NVIDIA / cutlass

CUDA Templates for Linear Algebra Subroutines
Other
5.31k stars 892 forks source link

[FEA] make_tma_copy doesnot support shared-to-shared copy #1657

Open ziyuhuang123 opened 1 month ago

ziyuhuang123 commented 1 month ago

Describe the bug In PTX, I noticed that

cp.async.bulk.dst.src.completion_mechanism [dstMem], [srcMem], size, [mbar]

.dst =                  { .shared::cluster }
.src =                  { .shared::cta }
.completion_mechanism = { .mbarrier::complete_tx::bytes }

supports shared-to-shared copy. But in cute, make_tma_copy has to be global to shared. Why? Could you modify it?

thakkarV commented 1 month ago

This is not a bug. We have not needed smem to smem TMA copies. Do you have a specific need for this?

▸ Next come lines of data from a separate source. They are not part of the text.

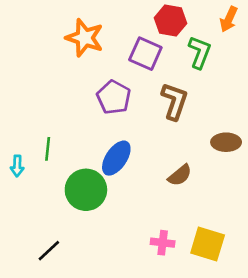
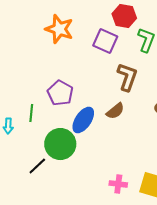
purple pentagon: (114, 97) -> (60, 93), moved
brown semicircle: (180, 175) -> (115, 111), moved
black line: (49, 251) -> (37, 166), moved

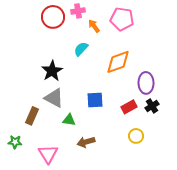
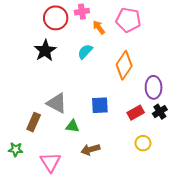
orange diamond: (118, 62) -> (124, 65), turned -36
black star: (52, 71) -> (45, 51), moved

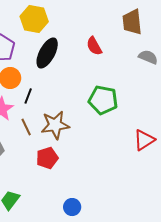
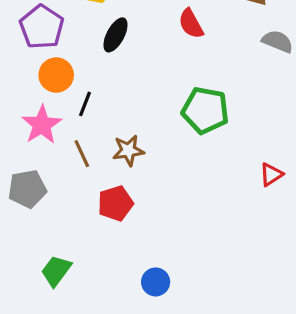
black ellipse: (47, 53) -> (116, 35), size x0.7
brown star: (55, 125) -> (128, 150), size x0.7
red triangle: (144, 140) -> (271, 175), size x0.7

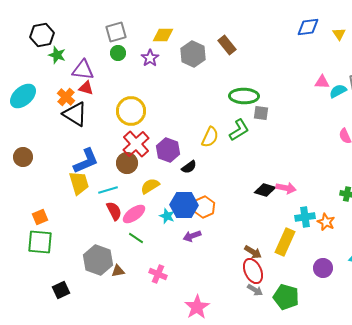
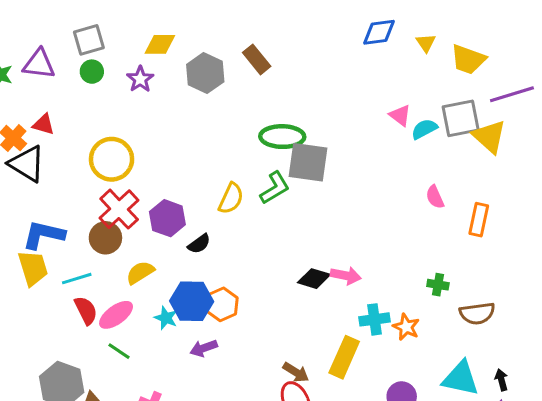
purple triangle: (83, 70) -> (39, 64), moved
pink triangle: (322, 82) -> (400, 115), turned 35
gray square: (261, 113) -> (308, 162), size x1.8
blue L-shape: (86, 161) -> (44, 235), turned -144

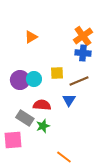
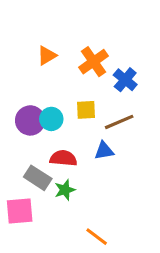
orange cross: (83, 36) -> (94, 62), moved
blue cross: (83, 53) -> (125, 80), turned 35
blue triangle: (69, 100) -> (104, 151), turned 48

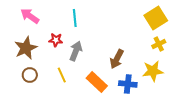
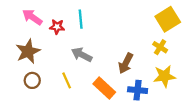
red star: (56, 40) -> (57, 27), moved
yellow cross: (159, 44) -> (160, 47), moved, turned -32
gray arrow: (76, 51) -> (82, 55), turned -84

github-actions[bot] commented 1 week ago

This issue has been labeled inactive-30d due to no recent activity in the past 30 days. Please close this issue if no further response or action is needed. Otherwise, please respond with a comment indicating any updates or changes to the original issue and/or confirm this issue still needs to be addressed. This issue will be labeled inactive-90d if there is no activity in the next 60 days.